I think this video is of the Lippizan troop in Florida, not the actual Spanish Riding School in Vienna. The Spanish Riding School comes to America every 10 years and tours as part of their ongoing thank you to Col Reed and General Patton for saving the horses during World War II. 

The quality of the riding and the performance is different. 

This is the real deal:


----------



## ShannonSevenfold (Oct 11, 2008)

maura said:


> I think this video is of the Lippizan troop in Florida, not the actual Spanish Riding School in Vienna. The Spanish Riding School comes to America every 10 years and tours as part of their ongoing thank you to Col Reed and General Patton for saving the horses during World War II.
> 
> The quality of the riding and the performance is different.
> 
> ...


Oh yeah. I know they're not the legit Spanish Lippizaners. These are just the ones that tour the US.


----------



## farmgirl55 (Feb 28, 2011)

they are stunning, makes you watch in awe, I used to own and Andalucian called Fernando beautiful horses


----------



## maura (Nov 21, 2009)

> These are just the ones that tour the US.


The horses and riders from the Spanish Riding School DO tour the US, it's just rare - once every ten years. Some Googling found that they were scheduled to tour in 2010 but it was cancelled/postponed.


----------



## ShannonSevenfold (Oct 11, 2008)

maura said:


> The horses and riders from the Spanish Riding School DO tour the US, it's just rare - once every ten years. Some Googling found that they were scheduled to tour in 2010 but it was cancelled/postponed.


I know. I meant regularily. lol


----------



## amp23 (Jan 6, 2011)

I've seen them too! It's pretty amazing


----------



## missLui117 (Feb 24, 2011)

ohh, Lipizzaners! 

they're great! They're our national pride!  

This breed is coming from our country, their first stud farm (Lipica) is only caa. 50 km away from me  it's soo beautiful there!





it's not very good video, couldn't find better. it's also in german :/ but you'll see our stud farm


----------



## csimkunas6 (Apr 18, 2010)

Great video!! Love that song


----------



## Phantomstallion (Jan 3, 2010)

DarkEquine said:


> WOW. That's soooo awesome! It's my dream to go and see them one day!

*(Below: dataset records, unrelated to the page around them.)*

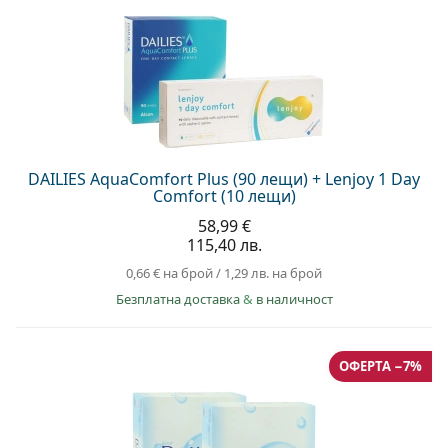
DAILIES AquaComfort Plus (90 лещи) + Lenjoy 1 Day
Comfort (10 лещи)
58,99 €
115,40 лв.
0,66 €
на брой
/
1,29 лв.
на брой
Безплатна доставка
&
в наличност
ОФЕРТА −7%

Yeah me too. When I earn my own living and salary...


----------



## palominolover (Apr 28, 2010)

I amazingly got to see them Xd they came to Saskatchewan, and I went!


----------



## sixlets (May 1, 2009)

Gotta love those Lipizzans! I go down to Florida a few times a year, and we always make time to visit the farm where those stallions are kept during winter. If you go early morning you can watch them train, which is incredibly awesome. And you can take as many pictures as you wish


----------



## maura (Nov 21, 2009)

I saw the actual ones from the Spanish Riding School on one of their US tours in the late 80s early 90s. They came to the Capital Centre in Landover, MD. It was incredible. I cried at several moments during the performance. 

If you *ever* get a chance to see them, do. It's amazing and inspiring. 

And sorry, the troupe in FL can't hold a candle to them. I know many people enjoy their performances, but it's just not the same thing at all.


----------



## Kaibear (Mar 4, 2011)

That was really cool! I'd love to see them in person too. That rear to jump move they do is amazing!


----------